Compare the conclusions reached by two subjective tests.
This function implements the techniques described in the following report:
Margaret H. Pinson, "Confidence Intervals for Subjective Tests and Objective Metrics That Assess Image, Video, Speech, or Audiovisual Quality," NTIA Technical Report TR-21-550, October 2020. https://www.its.bldrdoc.gov/publications/details.aspx?pub=3253
The function requires raw subjective scores from each test, where the same pool of subjects rated all sequences. If the test contains multiple subject pools, then analyze_lab2lab must be called separately for each subject pool. Based on prior subjective testing, well-designed and carefully conducted subjective tests should have a disagree rate < 1%. If disagree rate > 1%, there are probably genuine differences between the labs that impact the rank ordering of stimuli (e.g., how subjects were trained, rating method, monitor used).
% ANALYZE_LAB2LAB
% Analyze the conclusions reached by two subjective test labs.
% SYNTAX
% [agree_ranking, agree_tie, unconfirmed, disagree] = ...
% analyze_lab2lab( lab1, lab2)
% SEMANTICS
% Analyze the conclusions reached by two subjective test labs (lab1 and
% lab2). Comparisons are made using the Student's t-test.
%
% Input:
% lab1 and lab2 contain the same list of media (one per row) and subjects
% (one per column). An occasional missing score is okay, replaced with NaN.
% However, an identical set of subjects must rate all stimuli.

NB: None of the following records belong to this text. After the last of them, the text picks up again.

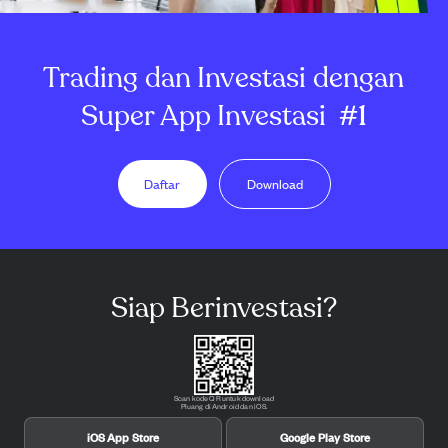
Trading dan Investasi dengan
Super App Investasi
#1
Daftar
Download
Siap Berinvestasi?
Scan kode QR untuk download
Pluang di Android dan iOS.
iOS App Store
Google Play Store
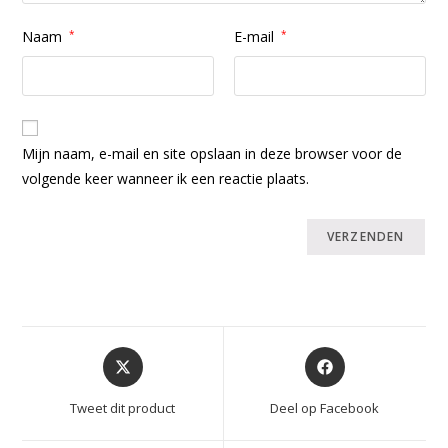
Naam
*
E-mail
*
Mijn naam, e-mail en site opslaan in deze browser voor de
volgende keer wanneer ik een reactie plaats.
Opent
Opent
in
in
een
een
Tweet dit product
Deel op Facebook
nieuw
nieuw
venster
venster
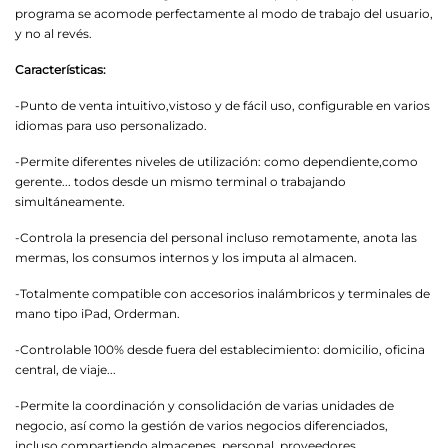
programa se acomode perfectamente al modo de trabajo del usuario,
y no al revés.
Características:
-Punto de venta intuitivo,vistoso y de fácil uso, configurable en varios
idiomas para uso personalizado.
-Permite diferentes niveles de utilización: como dependiente,como
gerente... todos desde un mismo terminal o trabajando
simultáneamente.
-Controla la presencia del personal incluso remotamente, anota las
mermas, los consumos internos y los imputa al almacen.
-Totalmente compatible con accesorios inalámbricos y terminales de
mano tipo iPad, Orderman.
-Controlable 100% desde fuera del establecimiento: domicilio, oficina
central, de viaje...
-Permite la coordinación y consolidación de varias unidades de
negocio, así como la gestión de varios negocios diferenciados,
incluso compartiendo almacenes, personal, proveedores...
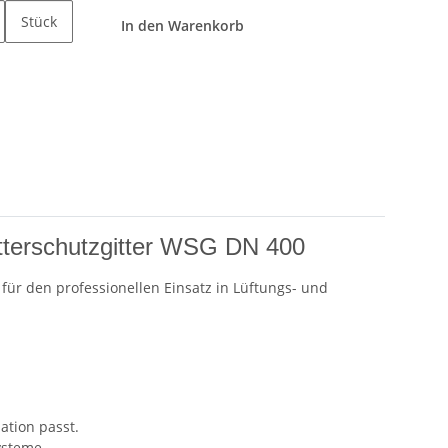
Stück
In den Warenkorb
terschutzgitter WSG DN 400
für den professionellen Einsatz in Lüftungs- und
ation passt.
ysteme.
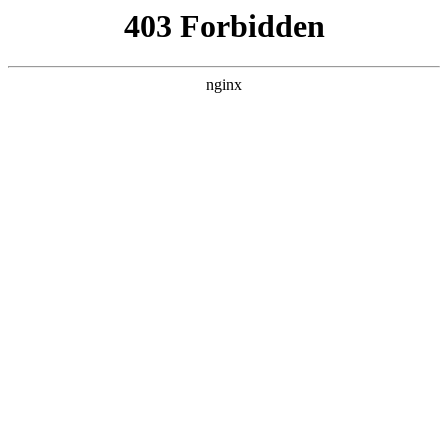
L360N无缝钢管,,L360N管线管,L245N管线管,L245NB无缝钢管-管线管
销售公司
首页
>
行业动态
> 正文
电压跟随器的作用
2026-01-02 04:30:13
今天给各位分享电压跟随器的作用的知识，其中也会对电压跟
随器有什么用进行解释，如果能碰巧解决你现在面临的问题，
别忘了关注本站，现在开始吧！
本文目录一览：
1、
电压跟随器的作用是什么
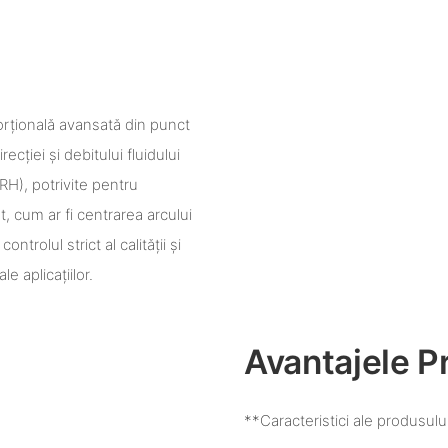
orțională avansată din punct
cției și debitului fluidului
WRH), potrivite pentru
, cum ar fi centrarea arcului
rolul strict al calității și
e aplicațiilor.
Avantajele P
**Caracteristici ale produsulu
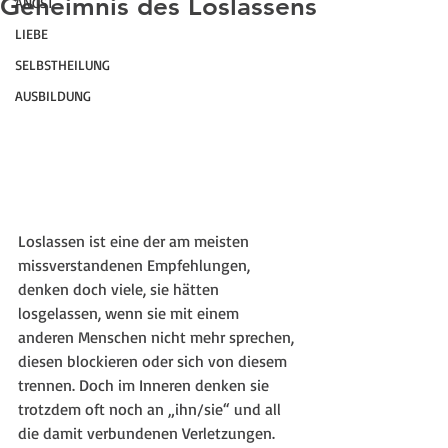
Geheimnis des Loslassens
ANGST
LIEBE
SELBSTHEILUNG
AUSBILDUNG
Loslassen ist eine der am meisten 
missverstandenen Empfehlungen, 
denken doch viele, sie hätten 
losgelassen, wenn sie mit einem 
anderen Menschen nicht mehr sprechen, 
diesen blockieren oder sich von diesem 
trennen. Doch im Inneren denken sie 
trotzdem oft noch an „ihn/sie“ und all 
die damit verbundenen Verletzungen. 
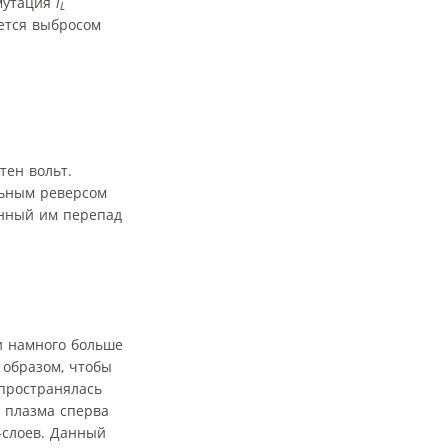
ммутация
i
L
ется выбросом
тен вольт.
льным реверсом
анный им перепад
 и намного больше
 образом, чтобы
спространялась
я плазма сперва
-слоев. Данный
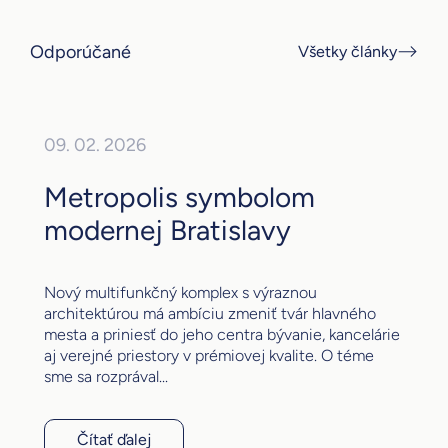
Odporúčané
Všetky články
09. 02. 2026
Metropolis symbolom
modernej Bratislavy
Nový multifunkčný komplex s výraznou
architektúrou má ambíciu zmeniť tvár hlavného
mesta a priniesť do jeho centra bývanie, kancelárie
aj verejné priestory v prémiovej kvalite. O téme
sme sa rozprával...
Čítať ďalej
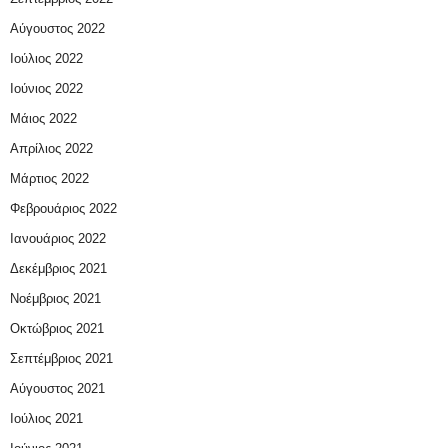
Αύγουστος 2022
Ιούλιος 2022
Ιούνιος 2022
Μάιος 2022
Απρίλιος 2022
Μάρτιος 2022
Φεβρουάριος 2022
Ιανουάριος 2022
Δεκέμβριος 2021
Νοέμβριος 2021
Οκτώβριος 2021
Σεπτέμβριος 2021
Αύγουστος 2021
Ιούλιος 2021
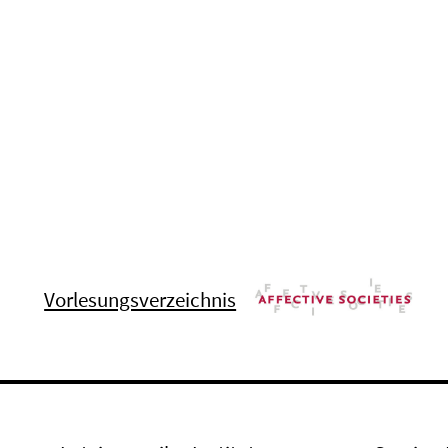
Vorlesungsverzeichnis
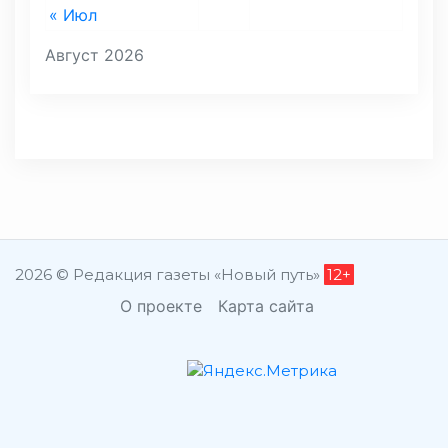
« Июл
Август 2026
2026 © Редакция газеты «Новый путь»
12+
О проекте
Карта сайта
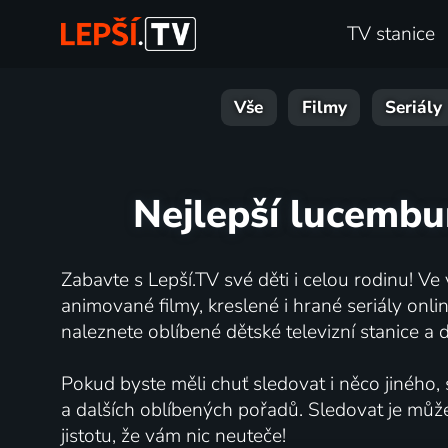
TV stanice
Vše
Filmy
Seriály
Nejlepší lucembur
Zabavte s Lepší.TV své děti i celou rodinu! Ve
animované filmy, kreslené i hrané seriály onli
naleznete oblíbené dětské televizní stanice a d
Pokud byste měli chuť sledovat i něco jiného,
a dalších oblíbených pořadů. Sledovat je může
jistotu, že vám nic neuteče!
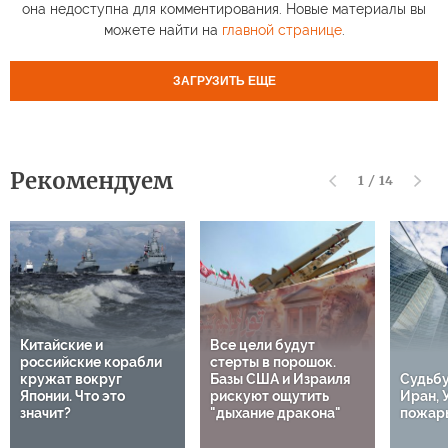
она недоступна для комментирования. Новые материалы вы
можете найти на
главной странице
.
ЗАГРУЗИТЬ ЕЩЕ
Рекомендуем
1
/
14
Китайские и
Все цели будут
российские корабли
стерты в порошок.
кружат вокруг
Базы США и Израиля
Судьбу
Японии. Что это
рискуют ощутить
Иран, 
значит?
"дыхание дракона"
пожары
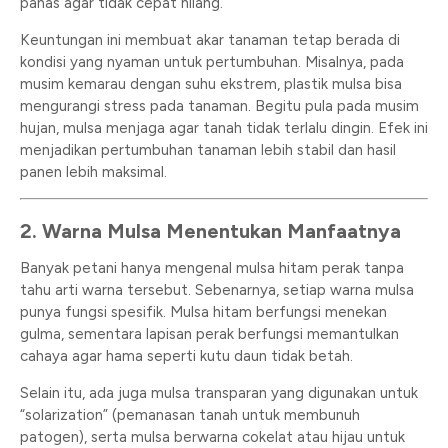
panas agar tidak cepat hilang.
Keuntungan ini membuat akar tanaman tetap berada di
kondisi yang nyaman untuk pertumbuhan. Misalnya, pada
musim kemarau dengan suhu ekstrem, plastik mulsa bisa
mengurangi stress pada tanaman. Begitu pula pada musim
hujan, mulsa menjaga agar tanah tidak terlalu dingin. Efek ini
menjadikan pertumbuhan tanaman lebih stabil dan hasil
panen lebih maksimal.
2. Warna Mulsa Menentukan Manfaatnya
Banyak petani hanya mengenal mulsa hitam perak tanpa
tahu arti warna tersebut. Sebenarnya, setiap warna mulsa
punya fungsi spesifik. Mulsa hitam berfungsi menekan
gulma, sementara lapisan perak berfungsi memantulkan
cahaya agar hama seperti kutu daun tidak betah.
Selain itu, ada juga mulsa transparan yang digunakan untuk
“solarization” (pemanasan tanah untuk membunuh
patogen), serta mulsa berwarna cokelat atau hijau untuk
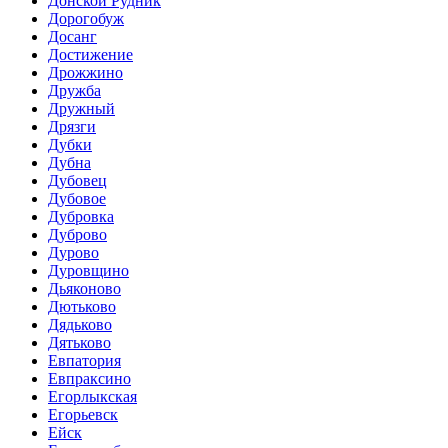
Донской Рудник
Дорогобуж
Досанг
Достижение
Дрожжино
Дружба
Дружный
Дрязги
Дубки
Дубна
Дубовец
Дубовое
Дубровка
Дуброво
Дурово
Дуровщино
Дьяконово
Дютьково
Дядьково
Дятьково
Евпатория
Евпраксино
Егорлыкская
Егорьевск
Ейск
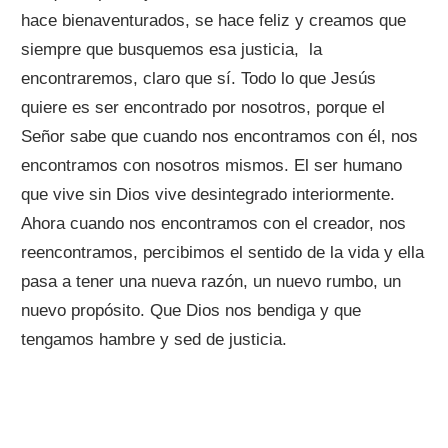
hace bienaventurados, se hace feliz y creamos que
siempre que busquemos esa justicia, la
encontraremos, claro que sí. Todo lo que Jesús
quiere es ser encontrado por nosotros, porque el
Señor sabe que cuando nos encontramos con él, nos
encontramos con nosotros mismos. El ser humano
que vive sin Dios vive desintegrado interiormente.
Ahora cuando nos encontramos con el creador, nos
reencontramos, percibimos el sentido de la vida y ella
pasa a tener una nueva razón, un nuevo rumbo, un
nuevo propósito. Que Dios nos bendiga y que
tengamos hambre y sed de justicia.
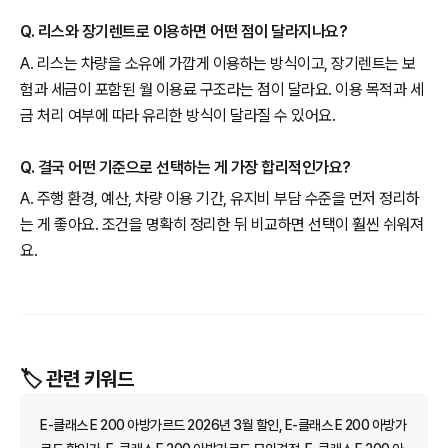
Q. 리스와 장기렌트로 이용하면 어떤 점이 달라지나요?
A. 리스는 차량을 소유에 가깝게 이용하는 방식이고, 장기렌트는 보
험과 세금이 포함된 월 이용료 구조라는 점이 달라요. 이용 목적과 세
금 처리 여부에 따라 유리한 방식이 달라질 수 있어요.
Q. 결국 어떤 기준으로 선택하는 게 가장 합리적인가요?
A. 주행 환경, 예산, 차량 이용 기간, 유지비 부담 수준을 먼저 정리하
는 게 좋아요. 조건을 명확히 정리한 뒤 비교하면 선택이 훨씬 쉬워져
요.
🏷️ 관련 키워드
E-클래스 E 200 아방가르드 2026년 3월 할인, E-클래스 E 200 아방가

Deviations
% from this restriction will yield invalid (random) results.
%
% Output: given stimulus pairs (A, B)
% agree_ranking = likelihood that both labs conclude that A has
% significantly better quality than B (or vice versa).
% agree_tie = likelihood that both labs conclude A and B have
% statistically equivalent quality
% unconfirmed = likelihood that one lab concludes the stimuli are
% statistically equivalent, but the other lab concludes that
% A has significantly better quality than B
% disagree = likelihood that lab1 concludes that A is significantly
% better than B, but lab2 concludes that A is significantly worse
% than B (or vice versa)